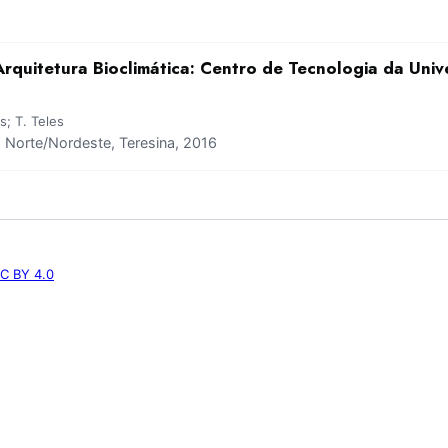
rquitetura Bioclimática: Centro de Tecnologia da Univ
s; T. Teles
Norte/Nordeste, Teresina, 2016
C BY 4.0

_Exercise goal_
Your reply should hold every line of the material, unaltered, and not one picture.

_Result for this exercise_
rquitetura Bioclimática: Centro de Tecnologia da Univ
s; T. Teles
Norte/Nordeste, Teresina, 2016
C BY 4.0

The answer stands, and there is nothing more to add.